CA’s FB folks have been regularly answering questions from angry complaints posted on its Facebook page and have announced that they will continue to monitor and respond to consular clients at 9:00 EDT tomorrow, Thursday, July 31.
Late yesterday, the Bureau of Consular Affairs also posted a new Frequently Asked Questions on Facebook and on its website (not easily accessible from the main visa page) concerning the CCD performance issues and the steps taken to address those issues. Perhaps the most surprising is that its back-up capability and redundancy built into the CCD were both
affected killed by the upgrade that hobbled the system.

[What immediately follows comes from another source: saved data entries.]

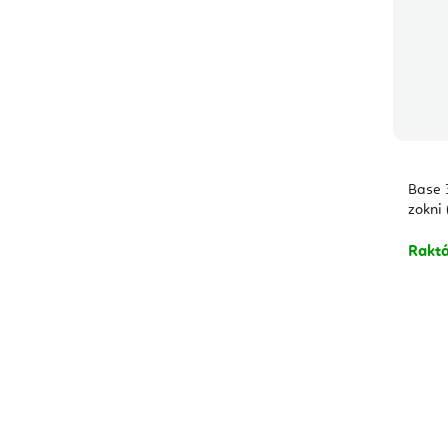
Base 
zokni 
Rakt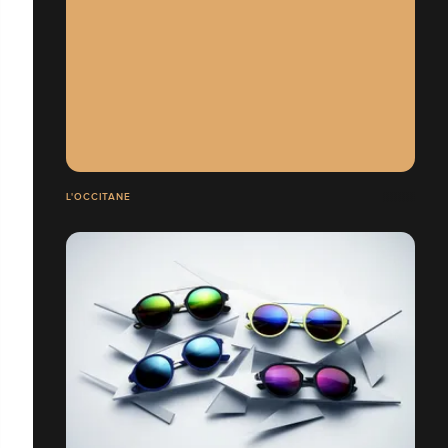
L'OCCITANE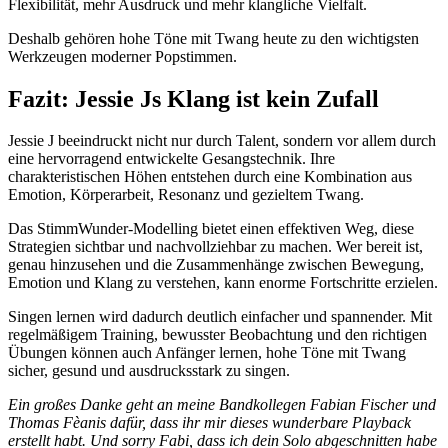
Flexibilität, mehr Ausdruck und mehr klangliche Vielfalt.
Deshalb gehören hohe Töne mit Twang heute zu den wichtigsten
Werkzeugen moderner Popstimmen.
Fazit: Jessie Js Klang ist kein Zufall
Jessie J beeindruckt nicht nur durch Talent, sondern vor allem durch
eine hervorragend entwickelte Gesangstechnik. Ihre
charakteristischen Höhen entstehen durch eine Kombination aus
Emotion, Körperarbeit, Resonanz und gezieltem Twang.
Das StimmWunder-Modelling bietet einen effektiven Weg, diese
Strategien sichtbar und nachvollziehbar zu machen. Wer bereit ist,
genau hinzusehen und die Zusammenhänge zwischen Bewegung,
Emotion und Klang zu verstehen, kann enorme Fortschritte erzielen.
Singen lernen wird dadurch deutlich einfacher und spannender. Mit
regelmäßigem Training, bewusster Beobachtung und den richtigen
Übungen können auch Anfänger lernen, hohe Töne mit Twang
sicher, gesund und ausdrucksstark zu singen.
Ein großes Danke geht an meine Bandkollegen Fabian Fischer und
Thomas Fèanis dafür, dass ihr mir dieses wunderbare Playback
erstellt habt. Und sorry Fabi, dass ich dein Solo abgeschnitten habe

Something to look forward to by end of calendar year — CA is upgrading the CCD to a newer version of the Oracle commercial database software and that plan includes establishing two fully redundant systems. We are republishing the FAQ in full below.
Information Regarding Ongoing Consular Consolidated Database (CCD) Performance Issues and Steps Taken| JULY 30, 2014
The Department of State continues to work to restore our visa system to full functionality.
We anticipate it will take weeks to resume full visa processing capacity.
We continue to prioritize immigrant visas, including adoption cases. So far, we have been able to issue most cases with few delays.
Nearly all passports are currently being issued within our customer service standards, despite the system problems.
We are able to issue passports for emergency travel.
Frequently Asked Questions
Q: What caused the system performance issues? Hardware, software, or both? Details?
On July 20, to improve overall system performance and address previous intermittent performance issues, we updated software as recommended. Our database began experiencing significant performance issues shortly after this maintenance was performed.
A root cause has not been identified at this time. Current efforts are focused on bringing the system back to normal operations. Once that has been accomplished, resources will be applied to determine the root cause.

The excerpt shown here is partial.